Non-Intrusive Parametric Reduced Order Models For The Prediction Of Internal And External Flow Fields Over Automobile Geometries

Abstract

Abstract In many-query applications such as design, optimization, and model-predictive control, reduced order models (ROMs) have the potential to significantly decrease the computational cost. In contrast to intrusive projection-based ROMs which require direct access to the high-fidelity model (HFM) operators, non-intrusive ROMs can be constructed in a data-driven fashion using the input-output data generated by the HFM. When used in the prediction of the system response in unseen parameter regimes, however, generalization capabilities have to be carefully assessed.
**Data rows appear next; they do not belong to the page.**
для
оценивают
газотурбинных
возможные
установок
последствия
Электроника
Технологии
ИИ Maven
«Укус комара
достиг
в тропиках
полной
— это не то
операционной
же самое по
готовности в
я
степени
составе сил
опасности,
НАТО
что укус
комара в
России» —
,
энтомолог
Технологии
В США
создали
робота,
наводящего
In this study, we pursue a two-step approach to construct non-intrusive parametric ROMs: The first step involves the extraction of low-dimensional latent spaces using proper-orthogonal decomposition (POD) and convolutional neural network-based autoencoders (CNN-AE); and the second step uses regression for the latent variables in parameter space. We adapt a unique decomposition approach named Split-POD to enrich the low-dimensional subspace of the parametric ROM. The proposed methods are used to predict the flow field over a vehicle geometry as a function of vehicle speed and internal fan speed. Through orders of magnitude reduction in the degrees of freedom, the non-intrusive ROMs enable flow field prediction in real-time and bypass hours of computations by the HFM. The results show that the nonlinear encoding in CNN-AE can enhance ROM predictions given adequate data. POD-based ROMs are more robust and efficient, and in particular more accurate than CNN-AE in under-sampled regions of the parameter space. We further enhance the utility of non-intrusive ROMs by formulating a training process that minimizes the required number of high-fidelity simulations using Gaussian process regression to adaptively sample the input parameter space and optimize the estimated variance of the predictions.